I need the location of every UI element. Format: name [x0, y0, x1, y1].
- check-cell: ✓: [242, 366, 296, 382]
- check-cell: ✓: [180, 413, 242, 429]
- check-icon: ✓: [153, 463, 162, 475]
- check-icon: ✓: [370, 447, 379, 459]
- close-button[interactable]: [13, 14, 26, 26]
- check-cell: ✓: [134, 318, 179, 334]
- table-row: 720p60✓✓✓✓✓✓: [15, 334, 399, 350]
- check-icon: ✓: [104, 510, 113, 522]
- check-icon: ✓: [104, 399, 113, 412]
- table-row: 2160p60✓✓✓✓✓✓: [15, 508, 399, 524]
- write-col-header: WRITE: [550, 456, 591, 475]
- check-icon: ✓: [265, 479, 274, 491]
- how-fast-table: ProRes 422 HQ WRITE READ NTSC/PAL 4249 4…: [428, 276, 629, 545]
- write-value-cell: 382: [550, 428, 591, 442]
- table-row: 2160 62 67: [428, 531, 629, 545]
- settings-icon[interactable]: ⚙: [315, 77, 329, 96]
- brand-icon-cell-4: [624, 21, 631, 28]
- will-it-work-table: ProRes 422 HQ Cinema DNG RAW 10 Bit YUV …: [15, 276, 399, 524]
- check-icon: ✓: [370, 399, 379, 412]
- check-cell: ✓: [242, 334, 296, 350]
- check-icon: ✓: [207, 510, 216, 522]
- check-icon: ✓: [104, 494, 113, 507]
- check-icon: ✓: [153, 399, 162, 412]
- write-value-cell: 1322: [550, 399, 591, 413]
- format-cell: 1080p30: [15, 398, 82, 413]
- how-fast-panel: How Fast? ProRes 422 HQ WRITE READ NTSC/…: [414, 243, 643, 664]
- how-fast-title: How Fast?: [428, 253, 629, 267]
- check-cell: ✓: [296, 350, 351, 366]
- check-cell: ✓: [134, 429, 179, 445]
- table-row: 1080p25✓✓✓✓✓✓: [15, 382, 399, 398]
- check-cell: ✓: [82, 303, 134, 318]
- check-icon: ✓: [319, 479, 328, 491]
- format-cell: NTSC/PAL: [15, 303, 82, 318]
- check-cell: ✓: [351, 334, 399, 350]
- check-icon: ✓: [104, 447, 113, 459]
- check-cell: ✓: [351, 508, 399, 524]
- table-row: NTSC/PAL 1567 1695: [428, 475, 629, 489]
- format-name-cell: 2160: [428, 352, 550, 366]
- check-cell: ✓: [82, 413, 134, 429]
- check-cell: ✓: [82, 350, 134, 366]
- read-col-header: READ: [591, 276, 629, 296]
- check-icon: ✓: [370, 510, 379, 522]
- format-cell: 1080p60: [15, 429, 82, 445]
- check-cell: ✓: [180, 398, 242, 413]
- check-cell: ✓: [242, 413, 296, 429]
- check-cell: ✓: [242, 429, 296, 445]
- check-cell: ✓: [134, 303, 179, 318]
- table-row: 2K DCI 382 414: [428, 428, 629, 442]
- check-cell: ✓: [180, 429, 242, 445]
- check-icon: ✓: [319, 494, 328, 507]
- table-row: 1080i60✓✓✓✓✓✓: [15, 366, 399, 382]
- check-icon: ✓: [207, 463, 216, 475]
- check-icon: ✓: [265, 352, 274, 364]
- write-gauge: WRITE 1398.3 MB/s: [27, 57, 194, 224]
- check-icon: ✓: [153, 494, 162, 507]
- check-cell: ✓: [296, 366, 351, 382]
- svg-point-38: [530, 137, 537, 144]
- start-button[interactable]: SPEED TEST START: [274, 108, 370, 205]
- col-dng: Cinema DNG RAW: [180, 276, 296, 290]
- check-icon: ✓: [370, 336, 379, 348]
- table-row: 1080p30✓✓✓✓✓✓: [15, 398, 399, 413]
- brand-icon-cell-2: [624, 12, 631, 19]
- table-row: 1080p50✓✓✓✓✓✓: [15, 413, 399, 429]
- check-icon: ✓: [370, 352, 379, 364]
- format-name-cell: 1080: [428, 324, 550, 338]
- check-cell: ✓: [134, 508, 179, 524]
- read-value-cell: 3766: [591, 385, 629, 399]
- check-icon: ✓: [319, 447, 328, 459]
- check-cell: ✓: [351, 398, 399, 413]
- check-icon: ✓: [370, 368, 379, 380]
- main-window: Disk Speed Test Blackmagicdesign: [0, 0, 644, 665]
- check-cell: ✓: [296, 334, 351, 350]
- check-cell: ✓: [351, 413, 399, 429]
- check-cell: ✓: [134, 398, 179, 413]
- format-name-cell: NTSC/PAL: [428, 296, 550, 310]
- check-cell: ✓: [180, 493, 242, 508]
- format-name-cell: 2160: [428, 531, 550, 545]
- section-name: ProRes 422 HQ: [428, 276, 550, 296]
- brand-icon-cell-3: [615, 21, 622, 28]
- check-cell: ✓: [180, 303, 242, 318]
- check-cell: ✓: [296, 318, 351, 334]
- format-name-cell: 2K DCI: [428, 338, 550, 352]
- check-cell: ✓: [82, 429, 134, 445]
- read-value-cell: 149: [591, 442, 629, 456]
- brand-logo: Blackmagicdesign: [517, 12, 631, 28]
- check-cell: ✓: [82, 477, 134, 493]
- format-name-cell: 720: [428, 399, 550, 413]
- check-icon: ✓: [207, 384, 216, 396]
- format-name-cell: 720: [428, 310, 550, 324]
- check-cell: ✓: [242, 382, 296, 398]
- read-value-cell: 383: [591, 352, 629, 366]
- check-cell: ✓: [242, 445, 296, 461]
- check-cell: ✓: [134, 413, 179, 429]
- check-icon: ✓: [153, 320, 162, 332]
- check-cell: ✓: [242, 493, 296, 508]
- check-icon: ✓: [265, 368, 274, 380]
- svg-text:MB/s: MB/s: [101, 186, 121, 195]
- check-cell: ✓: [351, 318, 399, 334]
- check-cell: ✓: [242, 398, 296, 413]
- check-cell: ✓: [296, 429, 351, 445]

--- --- ---

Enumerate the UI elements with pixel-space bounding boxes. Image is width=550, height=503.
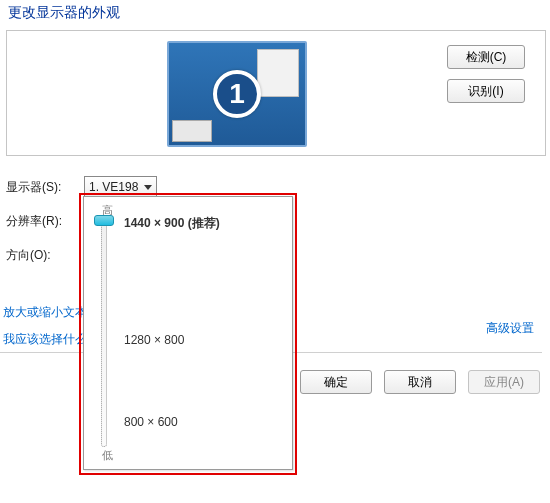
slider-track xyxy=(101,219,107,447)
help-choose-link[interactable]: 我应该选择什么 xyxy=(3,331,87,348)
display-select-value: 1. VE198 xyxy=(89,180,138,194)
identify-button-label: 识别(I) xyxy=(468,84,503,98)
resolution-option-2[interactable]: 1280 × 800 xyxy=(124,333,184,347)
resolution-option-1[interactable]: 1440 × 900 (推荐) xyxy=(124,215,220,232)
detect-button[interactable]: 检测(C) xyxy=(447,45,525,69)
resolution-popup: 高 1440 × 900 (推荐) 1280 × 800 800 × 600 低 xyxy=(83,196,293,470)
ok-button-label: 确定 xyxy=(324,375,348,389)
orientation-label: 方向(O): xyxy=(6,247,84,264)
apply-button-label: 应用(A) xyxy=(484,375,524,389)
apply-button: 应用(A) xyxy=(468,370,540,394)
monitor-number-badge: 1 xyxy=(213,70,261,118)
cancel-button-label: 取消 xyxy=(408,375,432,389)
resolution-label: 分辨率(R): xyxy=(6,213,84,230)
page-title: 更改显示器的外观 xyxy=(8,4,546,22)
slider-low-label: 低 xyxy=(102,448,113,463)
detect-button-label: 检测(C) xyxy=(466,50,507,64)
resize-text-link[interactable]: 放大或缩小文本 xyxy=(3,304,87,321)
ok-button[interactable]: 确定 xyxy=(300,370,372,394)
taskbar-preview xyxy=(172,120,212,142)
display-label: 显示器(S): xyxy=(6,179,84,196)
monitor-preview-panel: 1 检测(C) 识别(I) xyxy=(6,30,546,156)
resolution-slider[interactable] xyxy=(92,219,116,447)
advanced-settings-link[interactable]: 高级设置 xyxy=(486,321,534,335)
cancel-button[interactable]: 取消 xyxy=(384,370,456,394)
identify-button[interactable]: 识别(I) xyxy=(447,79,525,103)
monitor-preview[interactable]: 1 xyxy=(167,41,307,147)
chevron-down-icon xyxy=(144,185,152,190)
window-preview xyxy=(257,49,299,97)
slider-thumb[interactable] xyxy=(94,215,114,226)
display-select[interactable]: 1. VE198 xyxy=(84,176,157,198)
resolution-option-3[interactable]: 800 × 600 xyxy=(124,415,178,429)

--- --- ---

— Goal of the exercise —
Read the records above. Show each line that has the string "panel".

— Problem solution —
- how-fast-panel: How Fast? ProRes 422 HQ WRITE READ NTSC/…: [414, 243, 643, 664]
monitor-preview-panel: 1 检测(C) 识别(I) xyxy=(6,30,546,156)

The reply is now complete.